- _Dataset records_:
--------------------------------
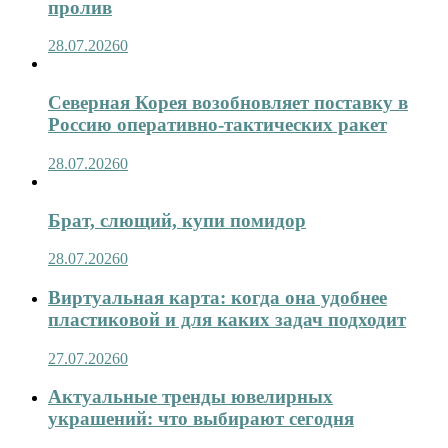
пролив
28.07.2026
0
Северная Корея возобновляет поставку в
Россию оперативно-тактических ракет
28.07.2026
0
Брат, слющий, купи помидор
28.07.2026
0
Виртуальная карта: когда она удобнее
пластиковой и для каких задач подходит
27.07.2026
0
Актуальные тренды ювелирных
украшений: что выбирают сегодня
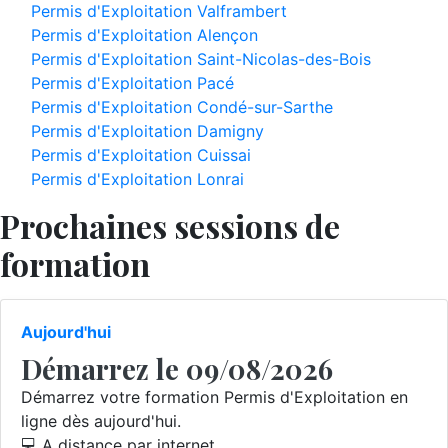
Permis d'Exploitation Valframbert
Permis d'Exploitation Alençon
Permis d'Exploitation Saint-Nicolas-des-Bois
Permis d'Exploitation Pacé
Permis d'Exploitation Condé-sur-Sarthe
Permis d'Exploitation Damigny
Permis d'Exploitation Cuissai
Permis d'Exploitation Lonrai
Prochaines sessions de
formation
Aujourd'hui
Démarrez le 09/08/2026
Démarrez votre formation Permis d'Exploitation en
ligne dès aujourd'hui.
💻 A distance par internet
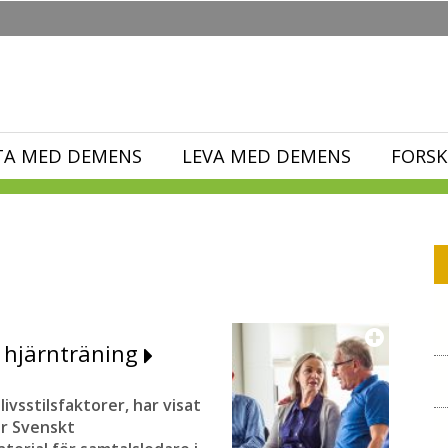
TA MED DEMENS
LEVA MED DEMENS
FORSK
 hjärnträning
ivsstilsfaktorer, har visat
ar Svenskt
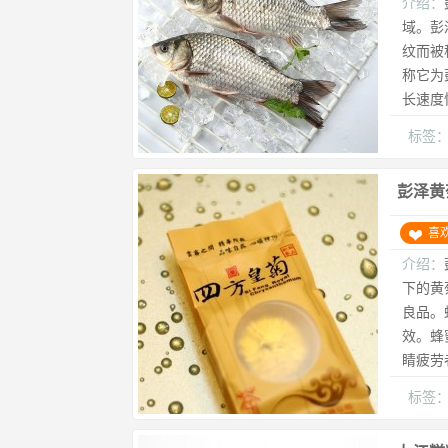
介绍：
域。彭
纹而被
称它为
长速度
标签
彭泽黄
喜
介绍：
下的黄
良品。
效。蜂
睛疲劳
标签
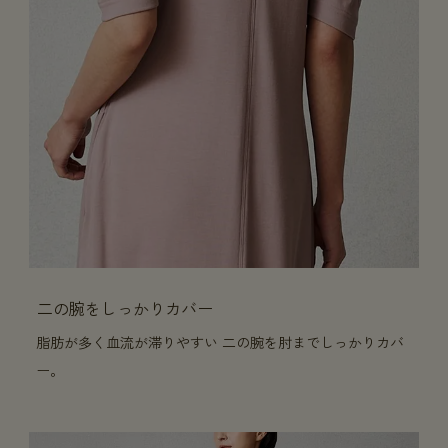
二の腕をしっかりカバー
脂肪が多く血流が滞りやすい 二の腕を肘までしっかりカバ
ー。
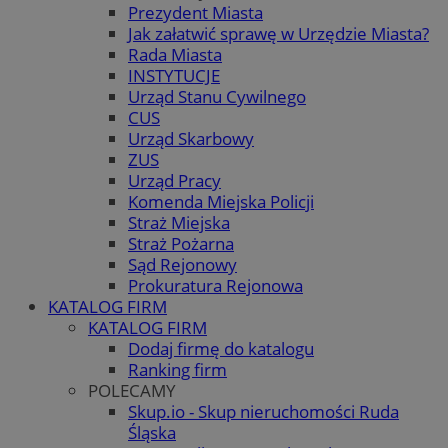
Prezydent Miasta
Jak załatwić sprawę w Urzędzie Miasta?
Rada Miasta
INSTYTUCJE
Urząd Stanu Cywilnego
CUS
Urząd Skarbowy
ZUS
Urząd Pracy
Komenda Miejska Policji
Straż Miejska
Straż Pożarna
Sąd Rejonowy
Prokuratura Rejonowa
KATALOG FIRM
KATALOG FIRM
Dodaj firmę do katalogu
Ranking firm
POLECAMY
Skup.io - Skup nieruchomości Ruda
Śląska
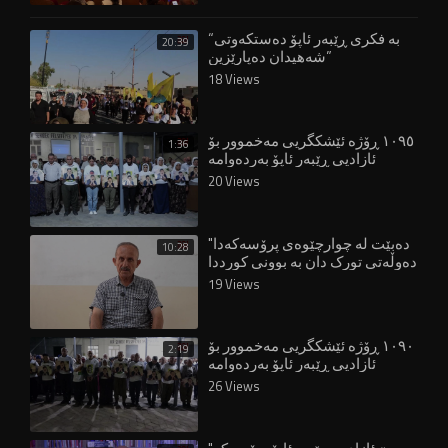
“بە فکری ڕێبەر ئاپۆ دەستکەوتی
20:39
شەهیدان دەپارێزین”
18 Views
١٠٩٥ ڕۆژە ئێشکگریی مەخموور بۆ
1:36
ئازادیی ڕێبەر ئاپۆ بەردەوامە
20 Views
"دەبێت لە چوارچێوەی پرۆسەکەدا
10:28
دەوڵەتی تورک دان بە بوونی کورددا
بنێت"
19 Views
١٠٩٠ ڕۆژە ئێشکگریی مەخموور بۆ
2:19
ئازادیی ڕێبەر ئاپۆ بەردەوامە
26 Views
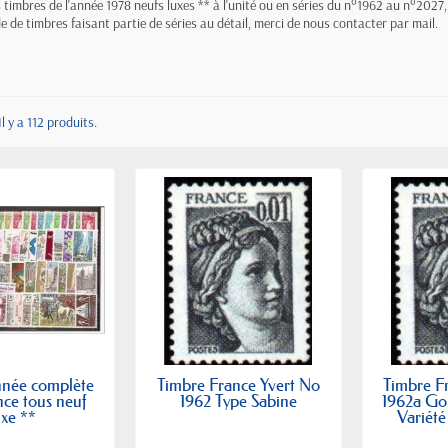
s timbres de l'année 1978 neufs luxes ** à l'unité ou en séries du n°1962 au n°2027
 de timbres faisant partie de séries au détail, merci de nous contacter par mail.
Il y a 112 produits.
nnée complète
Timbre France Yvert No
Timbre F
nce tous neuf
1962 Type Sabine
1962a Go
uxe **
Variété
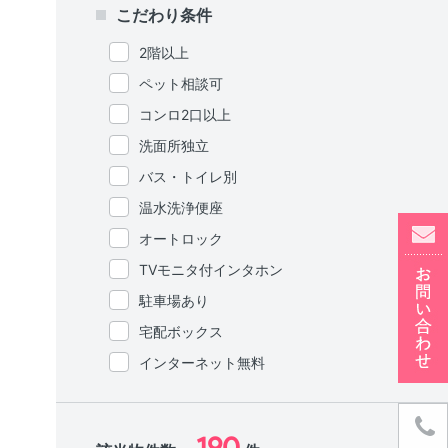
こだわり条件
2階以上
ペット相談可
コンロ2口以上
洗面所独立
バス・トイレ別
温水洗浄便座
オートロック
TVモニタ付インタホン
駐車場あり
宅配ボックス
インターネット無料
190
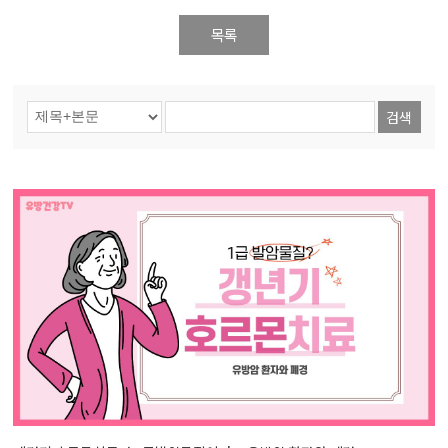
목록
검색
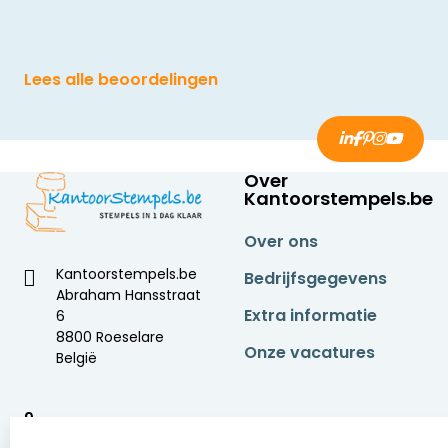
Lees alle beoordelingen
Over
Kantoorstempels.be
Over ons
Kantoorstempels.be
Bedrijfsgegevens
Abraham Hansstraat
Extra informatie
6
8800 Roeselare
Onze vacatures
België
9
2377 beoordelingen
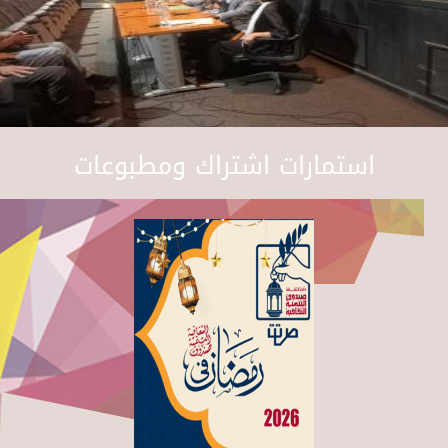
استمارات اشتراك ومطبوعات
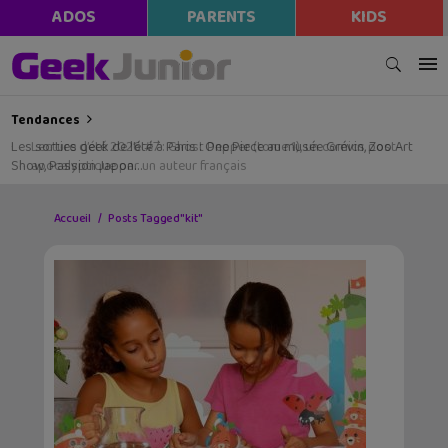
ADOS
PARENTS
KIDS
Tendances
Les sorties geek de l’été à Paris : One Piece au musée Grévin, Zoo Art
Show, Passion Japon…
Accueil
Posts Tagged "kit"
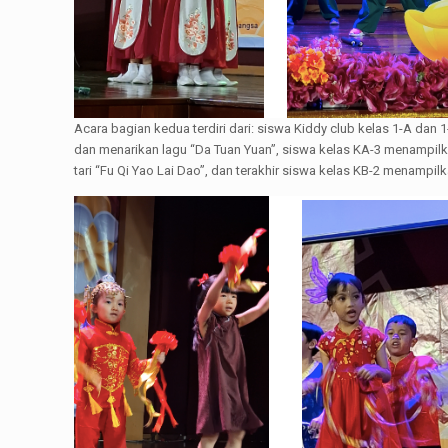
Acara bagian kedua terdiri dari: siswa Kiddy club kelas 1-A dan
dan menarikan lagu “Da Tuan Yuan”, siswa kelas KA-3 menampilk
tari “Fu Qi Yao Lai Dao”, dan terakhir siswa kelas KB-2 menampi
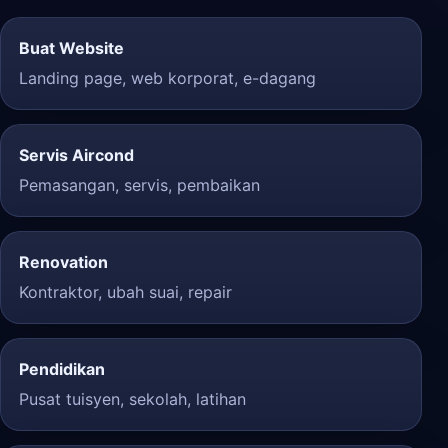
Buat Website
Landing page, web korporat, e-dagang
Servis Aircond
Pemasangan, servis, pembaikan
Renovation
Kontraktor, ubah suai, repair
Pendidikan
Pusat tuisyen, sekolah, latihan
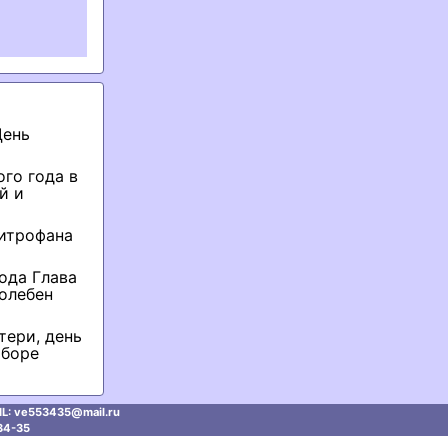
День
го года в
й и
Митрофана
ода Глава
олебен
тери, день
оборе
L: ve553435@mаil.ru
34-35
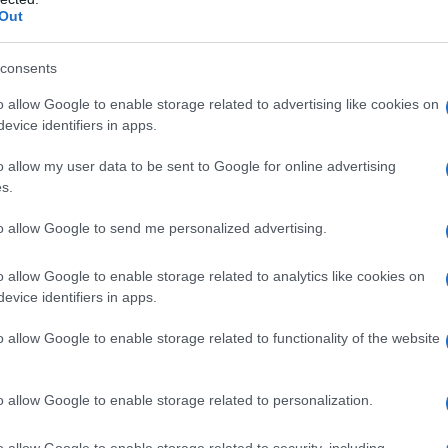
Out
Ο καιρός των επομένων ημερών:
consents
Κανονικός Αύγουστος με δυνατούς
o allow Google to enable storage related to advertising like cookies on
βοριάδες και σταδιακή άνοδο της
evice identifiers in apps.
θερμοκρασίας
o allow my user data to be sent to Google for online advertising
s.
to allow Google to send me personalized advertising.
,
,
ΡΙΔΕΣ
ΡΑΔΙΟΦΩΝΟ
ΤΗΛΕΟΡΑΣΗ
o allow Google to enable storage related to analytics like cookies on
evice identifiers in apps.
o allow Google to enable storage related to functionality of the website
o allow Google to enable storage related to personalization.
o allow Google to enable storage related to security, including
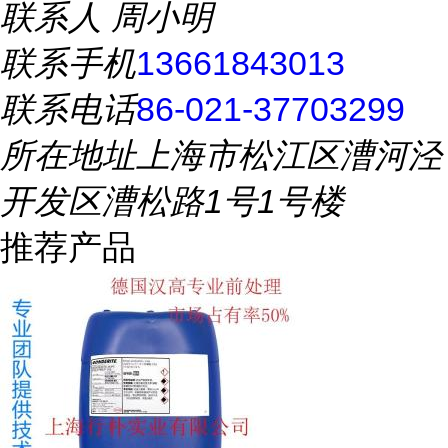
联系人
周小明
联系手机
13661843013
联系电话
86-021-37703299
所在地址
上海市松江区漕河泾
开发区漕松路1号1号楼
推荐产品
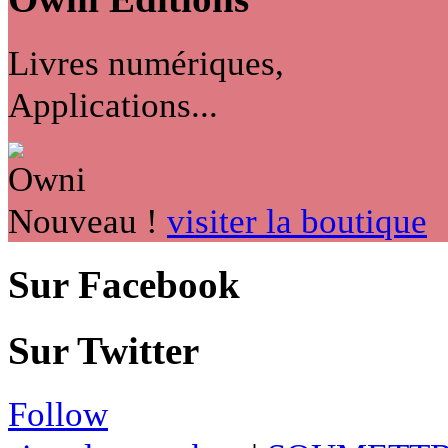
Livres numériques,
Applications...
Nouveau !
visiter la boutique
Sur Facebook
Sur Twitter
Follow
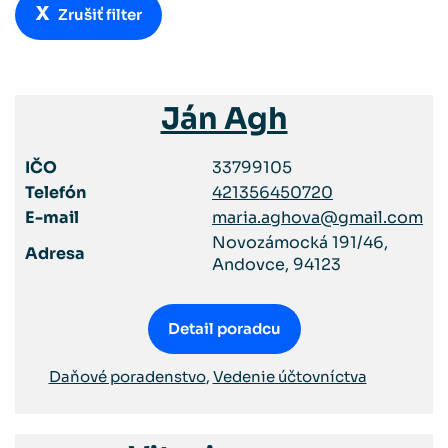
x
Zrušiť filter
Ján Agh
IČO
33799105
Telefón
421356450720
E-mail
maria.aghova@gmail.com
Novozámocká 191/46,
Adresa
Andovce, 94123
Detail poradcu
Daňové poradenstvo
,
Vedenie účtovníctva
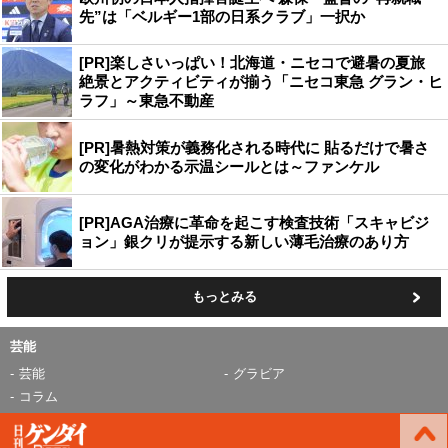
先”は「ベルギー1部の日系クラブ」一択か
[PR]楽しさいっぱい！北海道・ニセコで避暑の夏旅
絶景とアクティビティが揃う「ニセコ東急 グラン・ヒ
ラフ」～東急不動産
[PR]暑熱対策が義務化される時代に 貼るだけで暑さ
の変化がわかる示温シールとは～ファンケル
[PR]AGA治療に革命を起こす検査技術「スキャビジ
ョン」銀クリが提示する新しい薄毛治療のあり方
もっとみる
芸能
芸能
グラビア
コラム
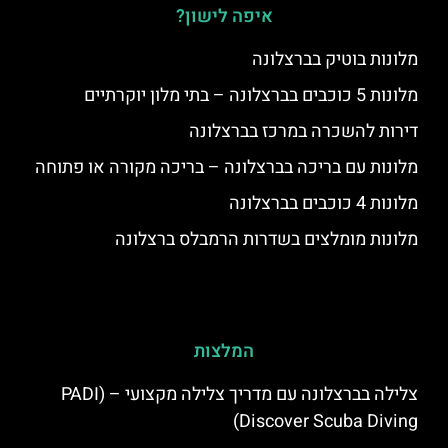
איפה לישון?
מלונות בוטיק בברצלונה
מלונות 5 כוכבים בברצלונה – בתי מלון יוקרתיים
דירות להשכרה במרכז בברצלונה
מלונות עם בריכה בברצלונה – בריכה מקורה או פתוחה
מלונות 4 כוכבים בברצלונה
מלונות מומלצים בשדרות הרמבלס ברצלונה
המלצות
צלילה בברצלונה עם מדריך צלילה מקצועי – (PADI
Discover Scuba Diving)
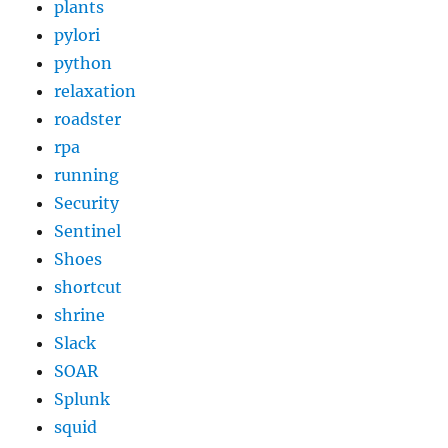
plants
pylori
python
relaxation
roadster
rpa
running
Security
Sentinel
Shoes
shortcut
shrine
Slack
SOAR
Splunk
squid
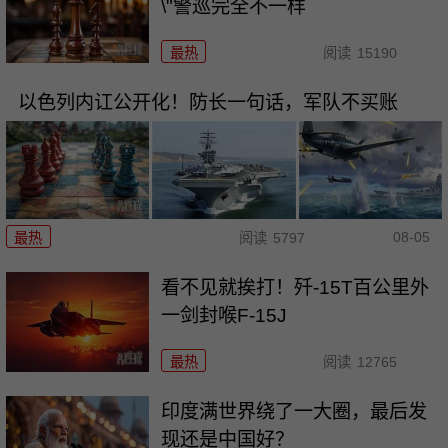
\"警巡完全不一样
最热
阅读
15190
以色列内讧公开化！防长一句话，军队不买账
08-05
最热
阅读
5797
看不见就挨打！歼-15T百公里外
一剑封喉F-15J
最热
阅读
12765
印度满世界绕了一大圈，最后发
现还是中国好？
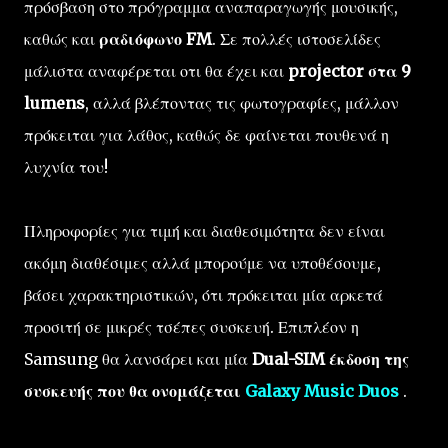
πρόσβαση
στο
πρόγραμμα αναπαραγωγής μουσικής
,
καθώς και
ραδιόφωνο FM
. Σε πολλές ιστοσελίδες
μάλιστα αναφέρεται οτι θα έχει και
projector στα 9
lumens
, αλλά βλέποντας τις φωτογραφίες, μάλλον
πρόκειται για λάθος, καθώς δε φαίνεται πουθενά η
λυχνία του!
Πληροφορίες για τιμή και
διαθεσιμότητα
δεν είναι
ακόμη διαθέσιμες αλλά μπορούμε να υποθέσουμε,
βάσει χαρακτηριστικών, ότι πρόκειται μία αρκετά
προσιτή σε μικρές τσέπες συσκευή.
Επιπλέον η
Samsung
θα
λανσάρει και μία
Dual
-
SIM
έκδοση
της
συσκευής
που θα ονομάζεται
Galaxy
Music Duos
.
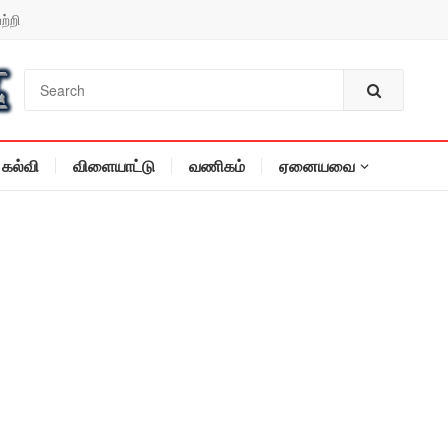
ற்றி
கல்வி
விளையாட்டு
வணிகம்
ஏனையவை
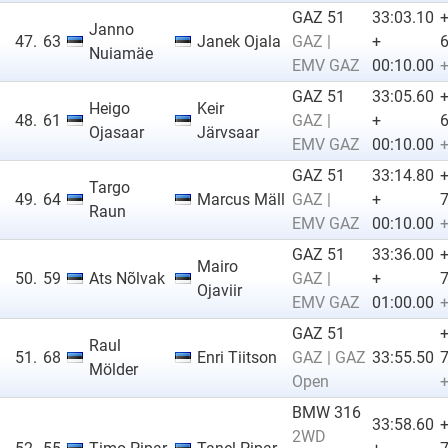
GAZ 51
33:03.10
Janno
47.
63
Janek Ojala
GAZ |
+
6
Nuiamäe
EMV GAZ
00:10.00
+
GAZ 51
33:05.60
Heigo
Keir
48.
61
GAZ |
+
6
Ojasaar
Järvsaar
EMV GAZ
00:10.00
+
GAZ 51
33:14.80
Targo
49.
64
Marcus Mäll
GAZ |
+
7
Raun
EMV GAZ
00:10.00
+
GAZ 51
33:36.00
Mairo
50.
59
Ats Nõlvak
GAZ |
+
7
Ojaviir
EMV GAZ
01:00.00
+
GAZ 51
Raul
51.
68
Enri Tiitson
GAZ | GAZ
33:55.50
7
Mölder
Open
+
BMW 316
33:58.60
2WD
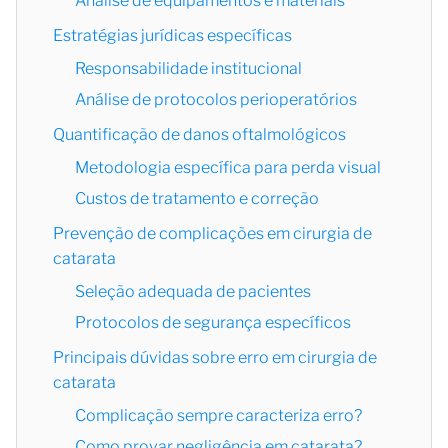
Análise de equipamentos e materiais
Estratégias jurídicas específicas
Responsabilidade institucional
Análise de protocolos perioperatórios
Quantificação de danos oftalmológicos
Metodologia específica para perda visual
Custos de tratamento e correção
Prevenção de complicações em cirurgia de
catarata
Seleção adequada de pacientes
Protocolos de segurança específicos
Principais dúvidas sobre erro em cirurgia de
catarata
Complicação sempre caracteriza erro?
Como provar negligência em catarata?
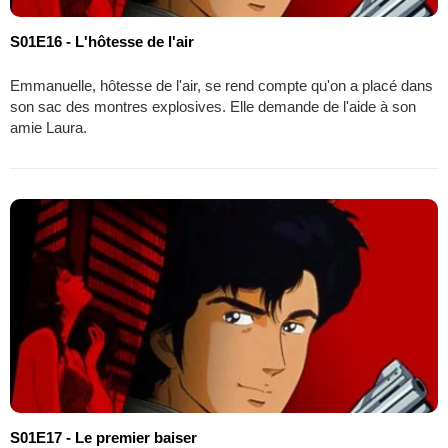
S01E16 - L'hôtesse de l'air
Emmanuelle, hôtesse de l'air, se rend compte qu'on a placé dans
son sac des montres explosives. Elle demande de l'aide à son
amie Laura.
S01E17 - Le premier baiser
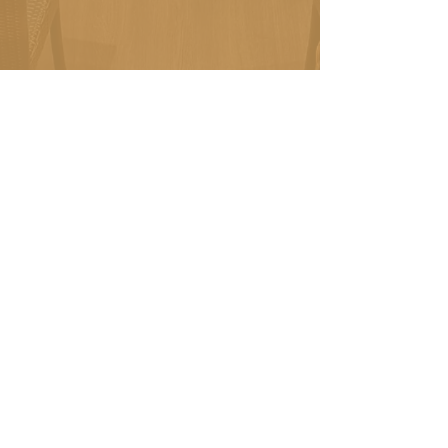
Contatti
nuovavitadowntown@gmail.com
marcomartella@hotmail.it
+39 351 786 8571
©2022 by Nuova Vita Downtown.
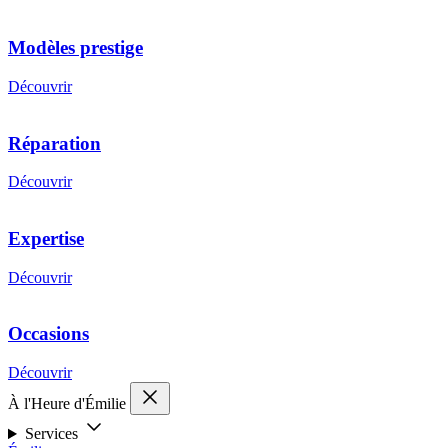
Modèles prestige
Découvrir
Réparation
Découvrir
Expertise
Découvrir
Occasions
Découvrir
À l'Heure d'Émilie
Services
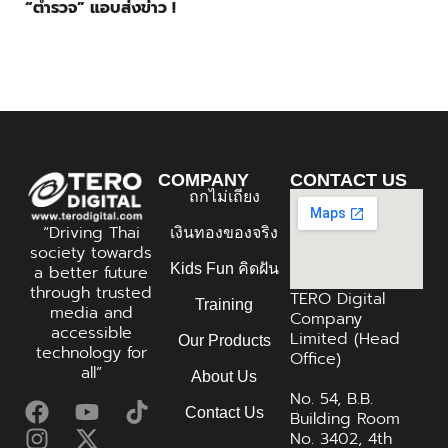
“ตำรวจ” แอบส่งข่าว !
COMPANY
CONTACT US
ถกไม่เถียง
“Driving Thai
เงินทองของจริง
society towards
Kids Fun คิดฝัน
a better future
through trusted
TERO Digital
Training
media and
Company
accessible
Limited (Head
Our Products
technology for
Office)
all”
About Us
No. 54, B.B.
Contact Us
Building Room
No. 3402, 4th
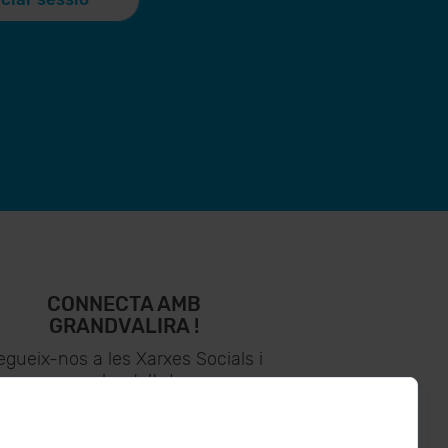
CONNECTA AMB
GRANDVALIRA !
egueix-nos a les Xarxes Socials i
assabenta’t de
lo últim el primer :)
--------------------------------
Although pictures appear among the records above, write out exactly only the lines from the one that has "украшений: что выбирают сегодня" through the one that has "ivsstilsfaktorer, har visat", and leave the pictures out.

- _RESPONSE_:
украшений: что выбирают сегодня
Permis d'Exploitation Valframbert
Permis d'Exploitation Alençon
Permis d'Exploitation Saint-Nicolas-des-Bois
Permis d'Exploitation Pacé
Permis d'Exploitation Condé-sur-Sarthe
Permis d'Exploitation Damigny
Permis d'Exploitation Cuissai
Permis d'Exploitation Lonrai
Prochaines sessions de
formation
Aujourd'hui
Démarrez le 09/08/2026
Démarrez votre formation Permis d'Exploitation en
ligne dès aujourd'hui.
💻 A distance par internet
TA MED DEMENS
LEVA MED DEMENS
FORSK
 hjärnträning
ivsstilsfaktorer, har visat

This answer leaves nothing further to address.